> _Records excerpted from a collection_:
○ ○ ○

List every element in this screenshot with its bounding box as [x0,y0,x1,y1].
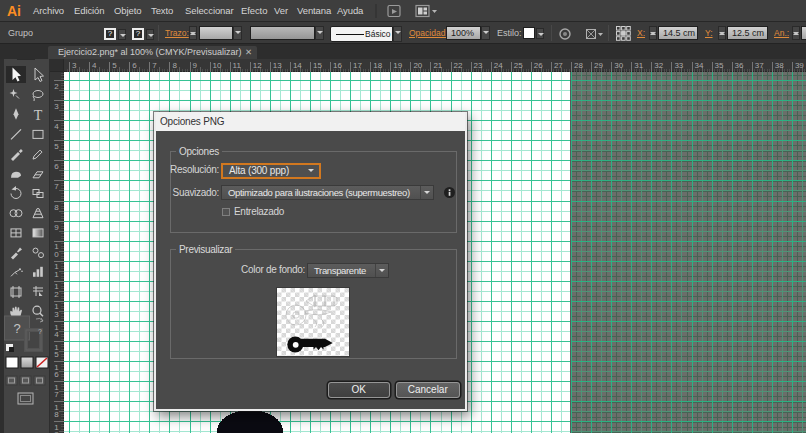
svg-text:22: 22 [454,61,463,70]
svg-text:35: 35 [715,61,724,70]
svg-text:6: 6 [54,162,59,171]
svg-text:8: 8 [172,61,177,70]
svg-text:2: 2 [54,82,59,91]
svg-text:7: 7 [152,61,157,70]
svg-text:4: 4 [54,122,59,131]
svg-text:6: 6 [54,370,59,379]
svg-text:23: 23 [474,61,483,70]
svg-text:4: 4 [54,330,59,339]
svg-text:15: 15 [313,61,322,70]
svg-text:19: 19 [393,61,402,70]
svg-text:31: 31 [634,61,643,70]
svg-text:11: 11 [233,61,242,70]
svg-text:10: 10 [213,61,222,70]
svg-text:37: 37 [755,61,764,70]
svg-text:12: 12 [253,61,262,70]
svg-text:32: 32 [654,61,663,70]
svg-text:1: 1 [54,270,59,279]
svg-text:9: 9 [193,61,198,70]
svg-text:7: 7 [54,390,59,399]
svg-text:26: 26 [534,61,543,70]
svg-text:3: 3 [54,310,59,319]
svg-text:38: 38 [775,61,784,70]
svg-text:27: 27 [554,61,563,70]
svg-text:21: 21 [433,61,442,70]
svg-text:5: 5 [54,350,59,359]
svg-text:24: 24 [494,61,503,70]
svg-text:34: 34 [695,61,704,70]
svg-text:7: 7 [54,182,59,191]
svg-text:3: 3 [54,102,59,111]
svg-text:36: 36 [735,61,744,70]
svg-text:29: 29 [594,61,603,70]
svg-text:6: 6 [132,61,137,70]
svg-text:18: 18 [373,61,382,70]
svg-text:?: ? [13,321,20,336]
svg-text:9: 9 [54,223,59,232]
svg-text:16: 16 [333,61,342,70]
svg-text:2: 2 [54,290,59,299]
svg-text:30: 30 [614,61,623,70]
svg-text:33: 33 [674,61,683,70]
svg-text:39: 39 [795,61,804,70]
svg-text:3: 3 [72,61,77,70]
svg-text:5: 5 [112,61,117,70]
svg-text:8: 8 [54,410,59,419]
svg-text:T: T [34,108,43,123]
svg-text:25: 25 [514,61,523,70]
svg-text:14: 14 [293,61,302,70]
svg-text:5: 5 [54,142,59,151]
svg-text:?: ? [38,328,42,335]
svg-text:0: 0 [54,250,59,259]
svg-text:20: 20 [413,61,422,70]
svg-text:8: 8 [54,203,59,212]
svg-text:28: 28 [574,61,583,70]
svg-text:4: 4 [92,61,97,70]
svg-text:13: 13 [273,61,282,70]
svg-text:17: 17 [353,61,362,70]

○ ○ ○

> _TASK PROMPT_:
Restate each entry word for word; omit the pictures.

> _EXERCISE RESULT_:
List every element in this screenshot with its bounding box as [x0,y0,x1,y1].
svg-text:22: 22 [454,61,463,70]
svg-text:35: 35 [715,61,724,70]
svg-text:6: 6 [54,162,59,171]
svg-text:8: 8 [172,61,177,70]
svg-text:2: 2 [54,82,59,91]
svg-text:7: 7 [152,61,157,70]
svg-text:4: 4 [54,122,59,131]
svg-text:6: 6 [54,370,59,379]
svg-text:23: 23 [474,61,483,70]
svg-text:4: 4 [54,330,59,339]
svg-text:15: 15 [313,61,322,70]
svg-text:19: 19 [393,61,402,70]
svg-text:31: 31 [634,61,643,70]
svg-text:11: 11 [233,61,242,70]
svg-text:10: 10 [213,61,222,70]
svg-text:37: 37 [755,61,764,70]
svg-text:12: 12 [253,61,262,70]
svg-text:32: 32 [654,61,663,70]
svg-text:1: 1 [54,270,59,279]
svg-text:9: 9 [193,61,198,70]
svg-text:7: 7 [54,390,59,399]
svg-text:26: 26 [534,61,543,70]
svg-text:3: 3 [54,310,59,319]
svg-text:38: 38 [775,61,784,70]
svg-text:27: 27 [554,61,563,70]
svg-text:21: 21 [433,61,442,70]
svg-text:5: 5 [54,350,59,359]
svg-text:24: 24 [494,61,503,70]
svg-text:34: 34 [695,61,704,70]
svg-text:7: 7 [54,182,59,191]
svg-text:3: 3 [54,102,59,111]
svg-text:36: 36 [735,61,744,70]
svg-text:29: 29 [594,61,603,70]
svg-text:6: 6 [132,61,137,70]
svg-text:18: 18 [373,61,382,70]
svg-text:?: ? [13,321,20,336]
svg-text:9: 9 [54,223,59,232]
svg-text:16: 16 [333,61,342,70]
svg-text:2: 2 [54,290,59,299]
svg-text:30: 30 [614,61,623,70]
svg-text:33: 33 [674,61,683,70]
svg-text:39: 39 [795,61,804,70]
svg-text:3: 3 [72,61,77,70]
svg-text:5: 5 [112,61,117,70]
svg-text:8: 8 [54,410,59,419]
svg-text:T: T [34,108,43,123]
svg-text:25: 25 [514,61,523,70]
svg-text:14: 14 [293,61,302,70]
svg-text:5: 5 [54,142,59,151]
svg-text:?: ? [38,328,42,335]
svg-text:0: 0 [54,250,59,259]
svg-text:20: 20 [413,61,422,70]
svg-text:8: 8 [54,203,59,212]
svg-text:28: 28 [574,61,583,70]
svg-text:4: 4 [92,61,97,70]
svg-text:13: 13 [273,61,282,70]
svg-text:17: 17 [353,61,362,70]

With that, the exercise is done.